- **Assigned task**:
Keyword search on "birthday": report each line of the records that contains it.

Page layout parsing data
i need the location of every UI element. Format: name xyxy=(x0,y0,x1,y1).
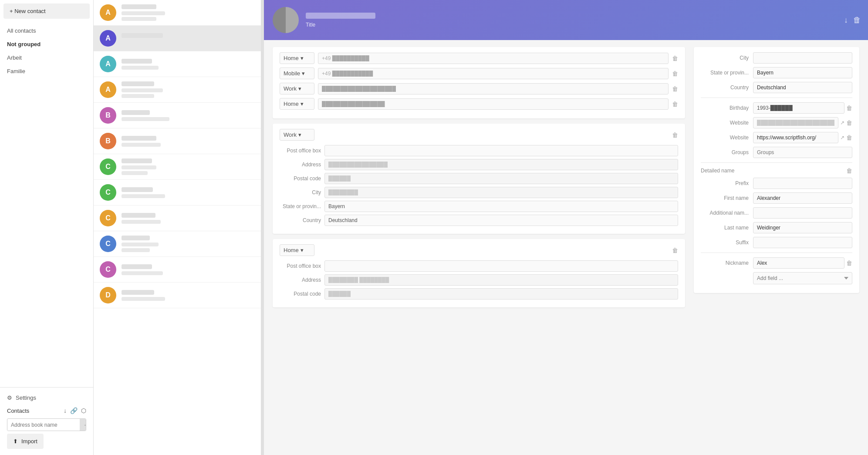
contact-info xyxy=(122,236,255,252)
contact-detail-blur xyxy=(122,243,159,246)
website2-link-button[interactable]: ↗ xyxy=(840,135,844,141)
phone-type-select[interactable]: Home▾ xyxy=(280,98,314,110)
settings-item[interactable]: ⚙ Settings xyxy=(3,391,90,404)
phone-delete-button[interactable]: 🗑 xyxy=(672,55,678,62)
nickname-delete-button[interactable]: 🗑 xyxy=(846,260,852,266)
contact-name-blur xyxy=(122,4,156,9)
contact-item[interactable]: C xyxy=(94,154,261,180)
download-contacts-icon[interactable]: ↓ xyxy=(64,407,67,414)
phone-type-select[interactable]: Work▾ xyxy=(280,83,314,94)
phone-type-select[interactable]: Mobile▾ xyxy=(280,67,314,79)
contact-detail-blur xyxy=(122,297,165,301)
header-delete-button[interactable]: 🗑 xyxy=(853,16,861,25)
contact-item[interactable]: C xyxy=(94,206,261,231)
lastname-field-input[interactable] xyxy=(753,222,852,233)
home-po-box-label: Post office box xyxy=(280,263,321,269)
home-address-po-box-row: Post office box xyxy=(280,260,678,272)
phone-type-label: Home xyxy=(284,101,299,107)
phone-delete-button[interactable]: 🗑 xyxy=(672,101,678,108)
state-field-input[interactable] xyxy=(753,67,852,78)
chevron-icon: ▾ xyxy=(302,70,305,77)
website1-field-input[interactable] xyxy=(753,117,838,128)
sidebar-item-arbeit[interactable]: Arbeit xyxy=(0,51,93,64)
link-contacts-icon[interactable]: 🔗 xyxy=(70,407,78,414)
phone-delete-button[interactable]: 🗑 xyxy=(672,85,678,92)
country-field-input[interactable] xyxy=(753,82,852,93)
share-contacts-icon[interactable]: ⬡ xyxy=(81,407,86,414)
work-postal-label: Postal code xyxy=(280,175,321,182)
home-postal-input[interactable] xyxy=(324,288,678,300)
import-button[interactable]: ⬆ Import xyxy=(7,434,44,449)
work-state-row: State or provin... xyxy=(280,201,678,212)
sidebar-item-all-contacts[interactable]: All contacts xyxy=(0,24,93,37)
work-po-box-input[interactable] xyxy=(324,145,678,156)
home-postal-label: Postal code xyxy=(280,291,321,297)
additional-name-label: Additional nam... xyxy=(701,210,753,216)
contact-list: AAAABBCCCCCD xyxy=(94,0,261,455)
website1-field-row: Website ↗ 🗑 xyxy=(701,117,852,128)
nickname-field-input[interactable] xyxy=(753,257,844,269)
phone-type-select[interactable]: Home▾ xyxy=(280,52,314,64)
avatar: C xyxy=(100,210,116,226)
additional-name-input[interactable] xyxy=(753,207,852,219)
phone-number-input[interactable] xyxy=(318,53,669,64)
home-po-box-input[interactable] xyxy=(324,260,678,272)
avatar: A xyxy=(100,81,116,98)
work-postal-input[interactable] xyxy=(324,173,678,184)
import-label: Import xyxy=(21,438,37,445)
contact-item[interactable]: A xyxy=(94,0,261,26)
work-state-input[interactable] xyxy=(324,201,678,212)
work-country-input[interactable] xyxy=(324,215,678,226)
header-download-button[interactable]: ↓ xyxy=(844,16,848,25)
contact-detail-blur xyxy=(122,143,161,147)
website2-field-input[interactable] xyxy=(753,132,838,143)
website2-delete-button[interactable]: 🗑 xyxy=(846,134,852,141)
contact-item[interactable]: C xyxy=(94,180,261,206)
home-address-type-select[interactable]: Home ▾ xyxy=(280,244,314,256)
home-address-delete-button[interactable]: 🗑 xyxy=(672,247,678,254)
contact-name-blur xyxy=(122,213,155,218)
detailed-name-delete-button[interactable]: 🗑 xyxy=(846,167,852,174)
sidebar-item-not-grouped[interactable]: Not grouped xyxy=(0,37,93,51)
work-address-type-select[interactable]: Work ▾ xyxy=(280,129,314,141)
phone-number-input[interactable] xyxy=(318,83,669,94)
contact-detail-blur xyxy=(122,40,174,44)
contact-item[interactable]: C xyxy=(94,257,261,283)
work-city-input[interactable] xyxy=(324,187,678,198)
phone-number-input[interactable] xyxy=(318,68,669,79)
phone-number-input[interactable] xyxy=(318,98,669,110)
contact-item[interactable]: C xyxy=(94,231,261,257)
work-po-box-label: Post office box xyxy=(280,148,321,154)
prefix-field-input[interactable] xyxy=(753,178,852,189)
birthday-field-input[interactable] xyxy=(753,102,844,114)
home-address-header: Home ▾ 🗑 xyxy=(280,244,678,256)
website1-link-button[interactable]: ↗ xyxy=(840,120,844,126)
suffix-field-input[interactable] xyxy=(753,237,852,248)
contact-detail2-blur xyxy=(122,17,156,21)
home-address-type-label: Home xyxy=(284,247,299,253)
address-book-go-button[interactable]: → xyxy=(80,419,86,431)
home-address-input[interactable] xyxy=(324,274,678,286)
phone-type-label: Work xyxy=(284,85,297,92)
work-address-delete-button[interactable]: 🗑 xyxy=(672,131,678,138)
website1-delete-button[interactable]: 🗑 xyxy=(846,119,852,126)
firstname-field-input[interactable] xyxy=(753,192,852,204)
new-contact-button[interactable]: + New contact xyxy=(3,3,90,19)
work-address-input[interactable] xyxy=(324,159,678,170)
contact-item[interactable]: D xyxy=(94,283,261,308)
address-book-input[interactable] xyxy=(7,419,80,431)
detailed-name-header: Detailed name 🗑 xyxy=(701,167,852,174)
contact-name-blur xyxy=(122,136,156,141)
phone-delete-button[interactable]: 🗑 xyxy=(672,70,678,77)
contact-item[interactable]: B xyxy=(94,128,261,154)
sidebar-item-familie[interactable]: Familie xyxy=(0,64,93,78)
groups-field-input[interactable] xyxy=(753,147,852,158)
add-field-select[interactable]: Add field ... IM Phone Email Address Bir… xyxy=(753,272,852,284)
birthday-delete-button[interactable]: 🗑 xyxy=(846,104,852,111)
contact-item[interactable]: A xyxy=(94,26,261,51)
chevron-icon: ▾ xyxy=(298,85,301,92)
contact-item[interactable]: A xyxy=(94,51,261,77)
contact-item[interactable]: B xyxy=(94,103,261,128)
city-field-input[interactable] xyxy=(753,52,852,64)
contact-item[interactable]: A xyxy=(94,77,261,103)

- **Task response**:
birthday-field-input[interactable] xyxy=(753,102,844,114)
birthday-delete-button[interactable]: 🗑 xyxy=(846,104,852,111)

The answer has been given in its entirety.